Empirical power. To compare the performance of the four methods, you can estimate their power by running simulations. In each simulation, you first generate a random sample from each of the three populations; you then calculate the p-values of the four tests; finally, you reject a test if the p-value is less than 0.05. By running \(B\) simulations, you can estimate the power of a particular method using the number of rejected tests divided by \(B\). \(B\) should be chosen such that your estimated power is accurate enough. In my experience, \(B\) should be at least a few hundred.

Type I error rate. The method for estimating type I error rate is similar to estimating power empirically, with the difference that type I error rate is obtained when the null hypothesis is true.

Sample size. Assume \(n\) observations will be obtained from each population. You need to choose \(n\) carefully such that the empirical power is neither too small nor too large. This is because when \(n\) is too small or too large, all methods would have low or high power, respectively, and you cannot distinguish their performance. Ideally, you should choose \(n\) such that the power of the best method is between 0.8 and 0.9.

Part 2: A Real Data Study

Data. You can use any data set you like. The data set should not be one used in class. It should not be one of the widely used data sets such as iris, mtcars, airquality, etc. You can use data published in research articles, governments, or institutes.

Exploratory data analysis and data visualization. You should first conduct exploratory data analysis to understand the data. For example, you can use boxplots to visualize the distribution of the data. You can also use appropriate plots to visualize the relationship between different variables.

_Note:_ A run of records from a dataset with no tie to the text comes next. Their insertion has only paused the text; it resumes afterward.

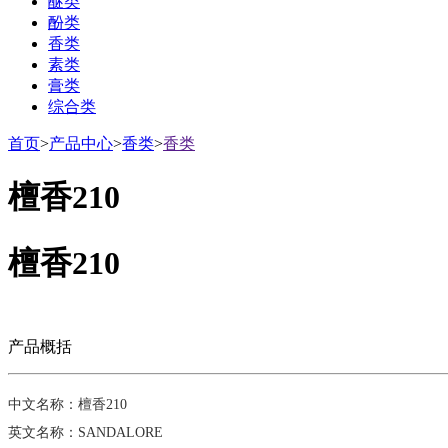
醚类
酚类
香类
素类
膏类
综合类
首页
>
产品中心
>
香类
>
香类
檀香210
檀香210
产品概括
中文名称：檀香210
英文名称：SANDALORE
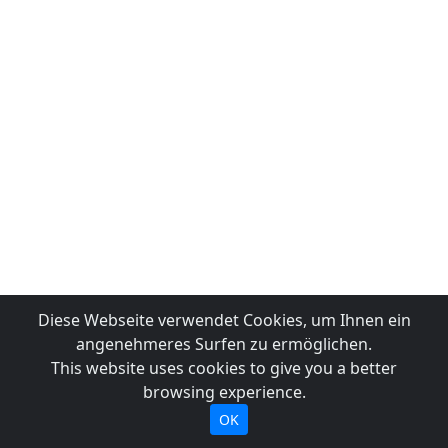
Diese Webseite verwendet Cookies, um Ihnen ein
angenehmeres Surfen zu ermöglichen.
This website uses cookies to give you a better
browsing experience.
OK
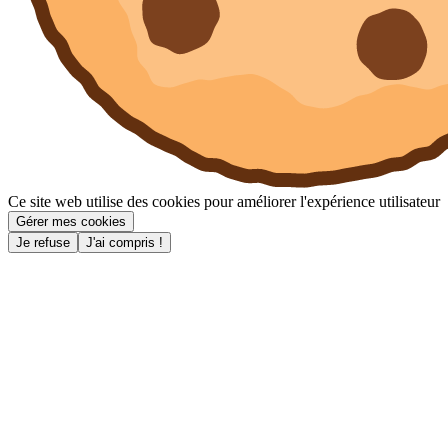
Ce site web utilise des cookies pour améliorer l'expérience utilisateur
Gérer mes cookies
Je refuse
J'ai compris !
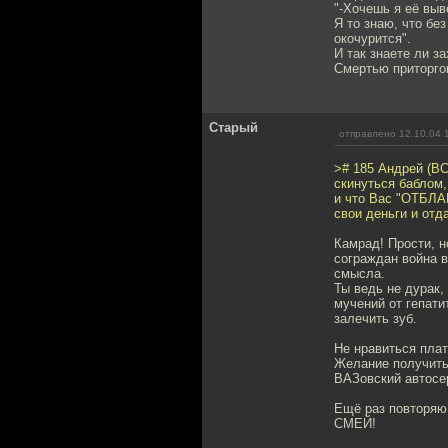
"-Хочешь я её выв
Я то знаю, что бе
окочурится".
И так знаете ли з
Смертью приторго
Старый
отправлено 12.10.04 
># 185 Андрей (ВС
скинуться баблом,
и что Вас "ОТБЛА
свои деньги и отд
Камрад! Прости, н
сограждан война в
смысла.
Ты ведь не дурак,
мучений от гепати
залечить зуб.
Не нравиться плат
Желание получить
ВАЗовский автосер
Ещё раз повтор
СМЕЙ!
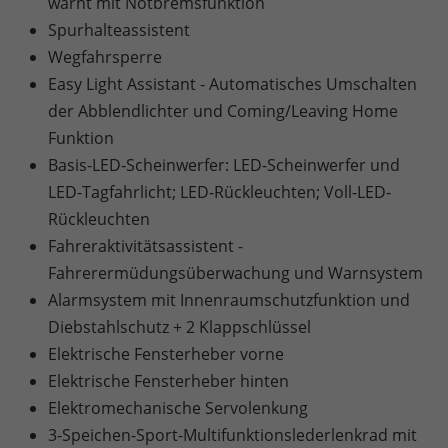
warnt mit Notbremsfunktion
Spurhalteassistent
Wegfahrsperre
Easy Light Assistant - Automatisches Umschalten
der Abblendlichter und Coming/Leaving Home
Funktion
Basis-LED-Scheinwerfer: LED-Scheinwerfer und
LED-Tagfahrlicht; LED-Rückleuchten; Voll-LED-
Rückleuchten
Fahreraktivitätsassistent -
Fahrerermüdungsüberwachung und Warnsystem
Alarmsystem mit Innenraumschutzfunktion und
Diebstahlschutz + 2 Klappschlüssel
Elektrische Fensterheber vorne
Elektrische Fensterheber hinten
Elektromechanische Servolenkung
3-Speichen-Sport-Multifunktionslederlenkrad mit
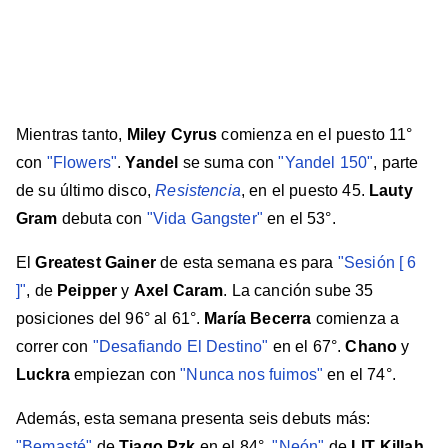
Mientras tanto,
Miley Cyrus
comienza en el puesto 11°
con
"Flowers"
.
Yandel
se suma con
"Yandel 150"
, parte
de su último disco,
Resistencia
, en el puesto 45.
Lauty
Gram
debuta con
"Vida Gangster"
en el 53°.
El
Greatest Gainer
de esta semana es para
"Sesión [ 6
]"
, de
Peipper
y
Axel Caram
. La canción sube 35
posiciones del 96° al 61°.
María Becerra
comienza a
correr con
"Desafiando El Destino"
en el 67°.
Chano
y
Luckra
empiezan con
"Nunca nos fuimos"
en el 74°.
Además, esta semana presenta seis debuts más:
"Bemasté"
de
Tiago Pzk
en el 84°,
"Neón"
de
LIT Killah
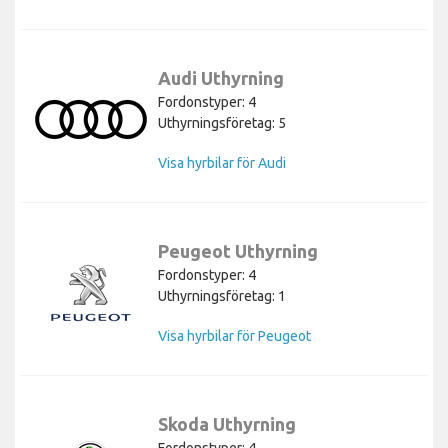
Audi Uthyrning
Fordonstyper: 4
Uthyrningsföretag: 5
Visa hyrbilar för Audi
Peugeot Uthyrning
Fordonstyper: 4
Uthyrningsföretag: 1
Visa hyrbilar för Peugeot
Skoda Uthyrning
Fordonstyper: 4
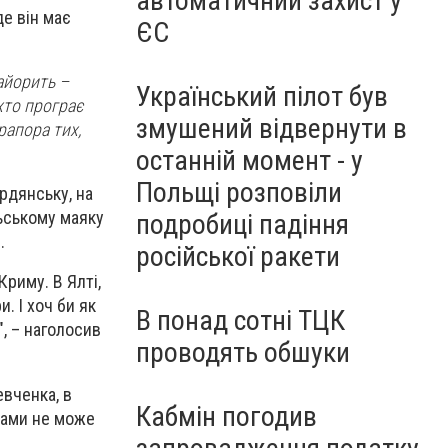
автоматичний захист у
е він має
ЄС
айорить –
Український пілот був
хто програє
змушений відвернути в
рапора тих,
останній момент - у
Польщі розповіли
рдянську, на
льському маяку
подробиці падіння
.
російської ракети
Криму. В Ялті,
. І хоч би як
В понад сотні ТЦК
", – наголосив
проводять обшуки
евченка, в
Кабмін погодив
нами не може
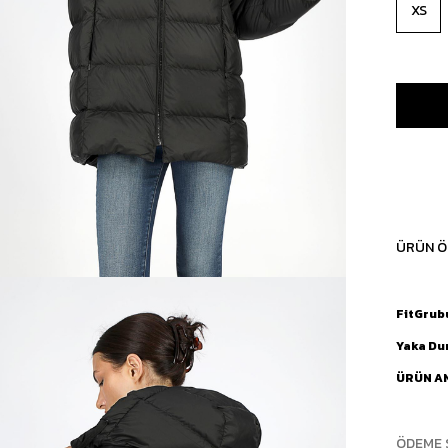
XS
ÜRÜN Ö
FitGrub
Yaka D
ÜRÜN A
ÖDEME 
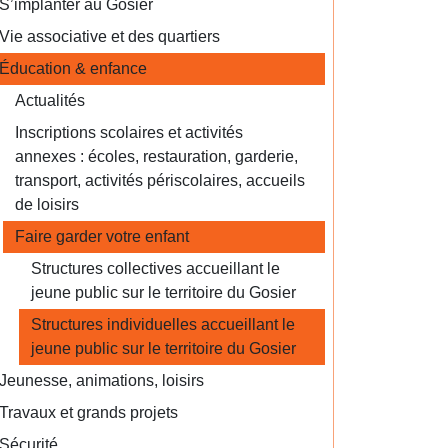
S’implanter au Gosier
Vie associative et des quartiers
Éducation & enfance
Actualités
Inscriptions scolaires et activités
annexes : écoles, restauration, garderie,
transport, activités périscolaires, accueils
de loisirs
Faire garder votre enfant
Structures collectives accueillant le
jeune public sur le territoire du Gosier
Structures individuelles accueillant le
jeune public sur le territoire du Gosier
Jeunesse, animations, loisirs
Travaux et grands projets
Sécurité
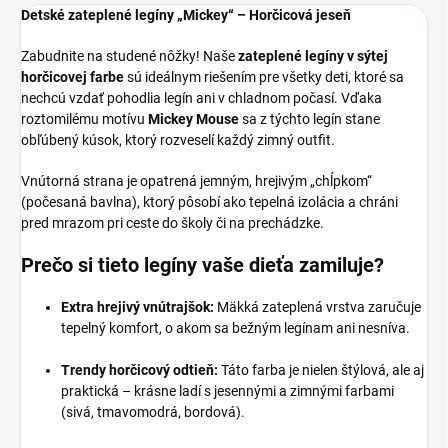
Detské zateplené legíny „Mickey“ – Horčicová jeseň
Zabudnite na studené nôžky! Naše
zateplené legíny v sýtej
horčicovej farbe
sú ideálnym riešením pre všetky deti, ktoré sa
nechcú vzdať pohodlia legín ani v chladnom počasí. Vďaka
roztomilému motívu
Mickey Mouse
sa z týchto legín stane
obľúbený kúsok, ktorý rozveselí každý zimný outfit.
Vnútorná strana je opatrená jemným, hrejivým „chĺpkom“
(počesaná bavlna), ktorý pôsobí ako tepelná izolácia a chráni
pred mrazom pri ceste do školy či na prechádzke.
Prečo si tieto legíny vaše dieťa zamiluje?
Extra hrejivý vnútrajšok:
Mäkká zateplená vrstva zaručuje
tepelný komfort, o akom sa bežným legínam ani nesníva.
Trendy horčicový odtieň:
Táto farba je nielen štýlová, ale aj
praktická – krásne ladí s jesennými a zimnými farbami
(sivá, tmavomodrá, bordová).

Analysis. You can use the same four tests as in the simulation study. You can also use the same four situations as in the simulation study.

Part 3: A Report

You are required to write a short report: 5-10 pages, double spaced. Your report should cover several sections, such as:

1. Title. Give a meaningful and informative title to your report.
2. Abstract. Provide a short and brief summary to highlight your report. It should include the goal of your study, the methods you use, and your conclusion. Write your abstract in no more than 200 words.
3. Introduction. Introduce the purpose of your study.
4. Simulation Methods. Describe how you simulate data.
5. Simulation Results. Present your results. Please use figures and / or tables to better summarize the results. Including raw R output is not encouraged. R code and output should be included in an appendix.
6. Real Data. Describe the data you use and how you analyze it. You can use the same four tests as in the simulation study.
7. Discussion. Re-state your main findings and discuss potential pitfalls / limitations of your work. For example, we only look at a few simplified situations for population means and variance-covariance matrices.
8. Appendices. You can include your R code and major output into this section. Additional figures and tables that support the main text can also be included. Data files should be submitted as appendices.
9. References. Optional for this report. If you have read some references on the four tests and want to discuss them, please feel free to include them.